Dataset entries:
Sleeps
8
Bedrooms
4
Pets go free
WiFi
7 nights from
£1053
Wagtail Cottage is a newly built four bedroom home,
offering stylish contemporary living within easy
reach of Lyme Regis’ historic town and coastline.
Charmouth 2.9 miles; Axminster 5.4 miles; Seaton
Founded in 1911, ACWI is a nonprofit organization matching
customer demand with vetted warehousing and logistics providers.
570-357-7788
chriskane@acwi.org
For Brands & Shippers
...
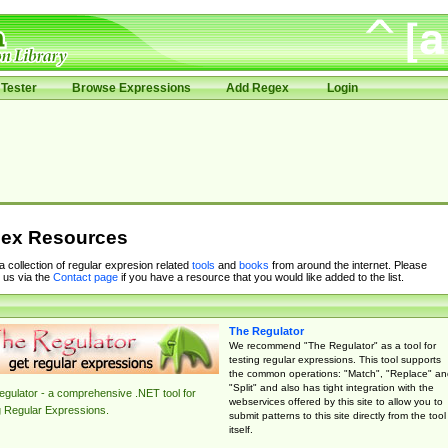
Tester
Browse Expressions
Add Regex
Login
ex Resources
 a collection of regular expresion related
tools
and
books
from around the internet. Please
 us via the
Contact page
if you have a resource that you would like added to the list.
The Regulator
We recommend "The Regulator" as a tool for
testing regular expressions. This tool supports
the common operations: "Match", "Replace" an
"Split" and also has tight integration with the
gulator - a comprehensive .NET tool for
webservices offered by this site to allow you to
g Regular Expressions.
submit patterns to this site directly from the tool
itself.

Problem to work on: Check each line of the data for the string "from" and state how many lines contain it, without any other output.

Response area: 3